# The wrong charger (too many amps) - what will happen?



## KneesUp (15 Feb 2021)

Mrs K's tiny Citroen has a flat battery, so I've dug out the jump start battery-pack thing but it too is low on charge. I can't find it's proper charger, despite my owning a box of tangled cables that seems to be the preserve of the middle-aged-man. I have, however, found a charger with the correct plug, the correct polarity and the correct voltage, but it produces too much current - the booster battery says the input should be 12v / 1.5A and the charger I've turned up is 12v / 2.5A

What are the implications of using this charger, if any?

Ta?


----------



## Electric_Andy (15 Feb 2021)

This is not advice, but I'd just plug it in and keep an eye on it.

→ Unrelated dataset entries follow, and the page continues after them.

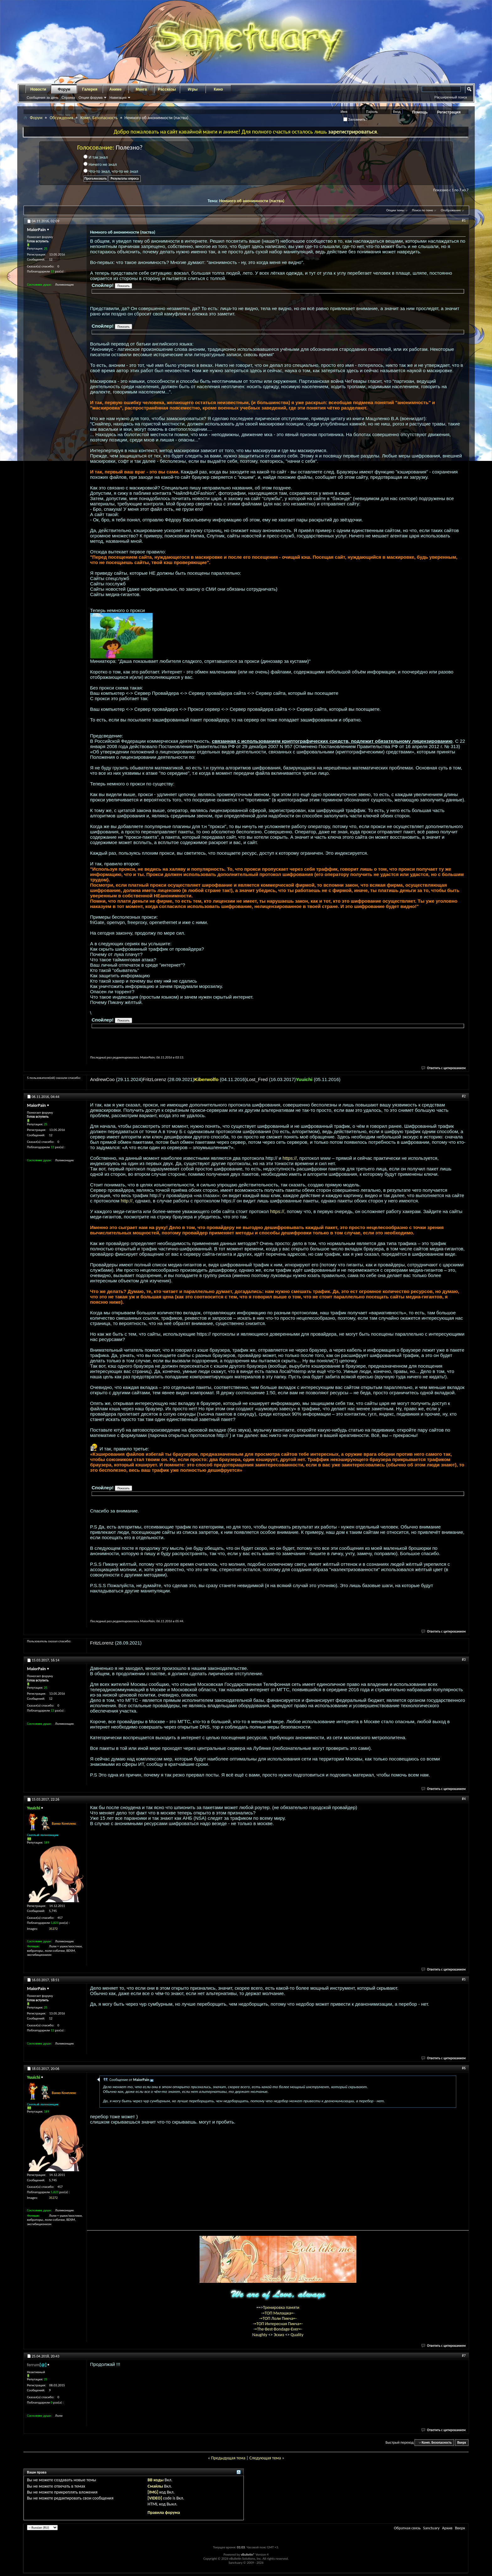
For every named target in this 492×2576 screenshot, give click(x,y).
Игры (192, 89)
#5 (464, 1979)
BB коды (155, 2480)
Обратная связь (407, 2528)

The rule of thumb for modern batteries is 50%. E.g. if the battery in your jump starter is 5Ah then you should not exceed 2.5Ah when charging. What sort of battery pack is it? Can you tell what Ah the battery is?


----------



## Electric_Andy (15 Feb 2021)

Or can you jump start the car off another car? Might be quicker and easier...assuming it's just gone flat due to inactivity and that there are no other issues with either the battery or charging system


----------



## Mr Celine (15 Feb 2021)

Cut out the middle man. Connect your charger to the car battery. 2.5A is nothing compared with what the alternator will chuck out.


----------



## KneesUp (15 Feb 2021)

Electric_Andy said:


> Or can you jump start the car off another car? Might be quicker and easier...assuming it's just gone flat due to inactivity and that there are no other issues with either the battery or charging system


It's the OH's car - she's taken mine, and it has the jump leads in :-) I think the battery is shot though; the car has been sat for a while so once I started it (the booster thing was fine on the wrong charger) I took it for a drive to fully charge and I'll give it a try tomorrow afternoon and see if it starts.


----------



## SkipdiverJohn (18 Feb 2021)

Don't condemn any battery without giving it a sustained period of low rate charging or you might be throwing away both a good battery and your cash.
I was given a large and expensive AGM battery by someone at work, and was told it was duff. At the time, the battery on my Land Rover was about 11 years old and getting past it's best. Having nothing to lose apart from a couple of hundred quid if I bought a new tractor-sized battery for nothing, I decided to see if the AGM was really duff or not. I charged it at a very low rate using an old school charger with an analogue ammeter - for the best part of a week, before fitting and testing it. Far from being duff at all, the AGM battery was easily as strong as the 11 year old battery had been when that was new and it's holding it's charge for weeks and will still spin the engine like a good'un.


----------



## KneesUp (18 Feb 2021)

This is a fairly small battery as it’s only a C1 but pleased to say it has been fine since.


----------